Sudah hampir empat tahun sejak Spider-Man: No Way Home dirilis pada Desember 2021, tapi gaungnya masih terasa hingga kini. Film ini bukan sekadar salah satu produksi Marvel yang sukses besar di box office, melainkan juga momen bersejarah dalam perfilman superhero, menyatukan tiga generasi Spider-Man dalam satu layar. Banyak penonton yang hingga sekarang masih menyebutnya sebagai pengalaman emosional paling kuat dalam perjalanan Spider-Man di layar lebar.
Film ini melanjutkan kisah Peter Parker (Tom Holland) setelah identitasnya terbongkar oleh Mysterio. Alih-alih hidup tenang, Peter justru terjebak dalam kekacauan publik, hingga akhirnya meminta bantuan Doctor Strange untuk menghapus ingatan dunia. Sayangnya, mantra itu gagal dan membuka pintu multiverse, menghadirkan kembali villain-villain legendaris seperti Green Goblin, Doctor Octopus, Electro, Sandman, dan Lizard.

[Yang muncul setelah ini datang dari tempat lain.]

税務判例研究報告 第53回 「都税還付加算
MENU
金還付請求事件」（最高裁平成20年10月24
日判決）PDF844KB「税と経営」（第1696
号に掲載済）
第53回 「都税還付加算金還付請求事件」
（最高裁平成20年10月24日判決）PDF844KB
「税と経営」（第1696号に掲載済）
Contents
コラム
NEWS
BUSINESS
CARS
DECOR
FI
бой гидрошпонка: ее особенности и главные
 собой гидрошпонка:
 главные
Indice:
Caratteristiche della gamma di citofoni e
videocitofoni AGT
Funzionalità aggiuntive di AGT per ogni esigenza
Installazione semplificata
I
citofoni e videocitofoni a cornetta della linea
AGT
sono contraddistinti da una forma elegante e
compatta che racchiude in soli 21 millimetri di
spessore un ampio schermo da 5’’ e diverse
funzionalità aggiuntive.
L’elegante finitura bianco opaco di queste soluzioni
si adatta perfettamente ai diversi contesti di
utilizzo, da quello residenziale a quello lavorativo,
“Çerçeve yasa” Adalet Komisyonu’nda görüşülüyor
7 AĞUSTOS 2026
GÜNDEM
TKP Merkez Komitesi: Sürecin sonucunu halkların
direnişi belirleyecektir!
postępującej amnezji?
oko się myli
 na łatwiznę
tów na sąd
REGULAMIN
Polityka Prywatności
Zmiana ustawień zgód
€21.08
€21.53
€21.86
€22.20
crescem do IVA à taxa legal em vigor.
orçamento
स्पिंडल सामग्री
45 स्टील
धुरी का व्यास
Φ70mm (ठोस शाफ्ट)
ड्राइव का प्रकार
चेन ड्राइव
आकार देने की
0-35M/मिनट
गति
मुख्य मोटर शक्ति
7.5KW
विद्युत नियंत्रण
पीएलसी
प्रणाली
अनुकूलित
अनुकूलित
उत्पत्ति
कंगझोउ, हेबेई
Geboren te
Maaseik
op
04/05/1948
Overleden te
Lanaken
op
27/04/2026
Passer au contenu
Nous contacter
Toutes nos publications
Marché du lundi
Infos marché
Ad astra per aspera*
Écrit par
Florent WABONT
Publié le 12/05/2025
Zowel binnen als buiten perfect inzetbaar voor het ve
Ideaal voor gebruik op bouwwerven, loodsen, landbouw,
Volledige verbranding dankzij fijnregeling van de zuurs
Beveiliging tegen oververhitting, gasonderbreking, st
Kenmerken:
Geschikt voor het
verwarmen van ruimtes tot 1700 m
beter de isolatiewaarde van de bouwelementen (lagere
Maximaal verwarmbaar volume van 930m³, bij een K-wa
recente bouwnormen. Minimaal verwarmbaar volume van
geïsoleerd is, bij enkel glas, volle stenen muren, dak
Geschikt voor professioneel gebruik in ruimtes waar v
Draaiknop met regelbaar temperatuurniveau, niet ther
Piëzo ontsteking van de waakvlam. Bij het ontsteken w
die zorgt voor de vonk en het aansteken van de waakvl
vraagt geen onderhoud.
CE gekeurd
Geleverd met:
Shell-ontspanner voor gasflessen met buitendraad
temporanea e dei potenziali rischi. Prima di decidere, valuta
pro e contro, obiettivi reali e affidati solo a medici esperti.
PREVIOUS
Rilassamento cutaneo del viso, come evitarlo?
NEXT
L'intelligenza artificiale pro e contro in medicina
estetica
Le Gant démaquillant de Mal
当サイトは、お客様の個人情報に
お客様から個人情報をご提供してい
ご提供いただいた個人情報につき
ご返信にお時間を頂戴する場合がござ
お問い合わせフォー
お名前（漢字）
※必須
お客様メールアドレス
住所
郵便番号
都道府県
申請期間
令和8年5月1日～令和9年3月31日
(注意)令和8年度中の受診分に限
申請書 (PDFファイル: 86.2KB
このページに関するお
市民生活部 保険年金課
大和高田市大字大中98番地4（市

Namun, daya tarik utama film ini adalah kejutan besar yaitu hadirnya Tobey Maguire dan Andrew Garfield, dua Spider-Man dari semesta berbeda. Pertemuan mereka dengan Peter versi Tom Holland tidak hanya menjadi ajang nostalgia, tetapi juga wadah penyatuan cerita, seakan menegaskan bahwa setiap Spider-Man punya luka, tanggung jawab, dan perjalanan yang saling melengkapi.Di balik aksi spektakuler, No Way Home adalah kisah kedewasaan dan kehilangan. Penonton menyaksikan bagaimana Peter harus merelakan Aunt May, sosok yang selama ini menjadi fondasi moralnya. Kalimat legendaris “With great power comes great responsibility” kembali terdengar, kali ini sebagai titik balik perubahan terbesar bagi Peter versi Tom Holland.
Bagi banyak orang, momen itu begitu menyentuh karena menghadirkan rasa kehilangan yang nyata. Peter bukan lagi sekadar remaja yang ingin hidup normal dengan MJ dan Ned. Ia harus menerima kenyataan bahwa pengorbanan adalah bagian tak bisa dihindari dari tanggung jawabnya sebagai Spider-Man. Hingga kini, adegan ketika ia memilih membuat MJ dan Ned melupakannya sering disebut sebagai salah satu keputusan paling pahit sekaligus heroik dalam sejarah MCU.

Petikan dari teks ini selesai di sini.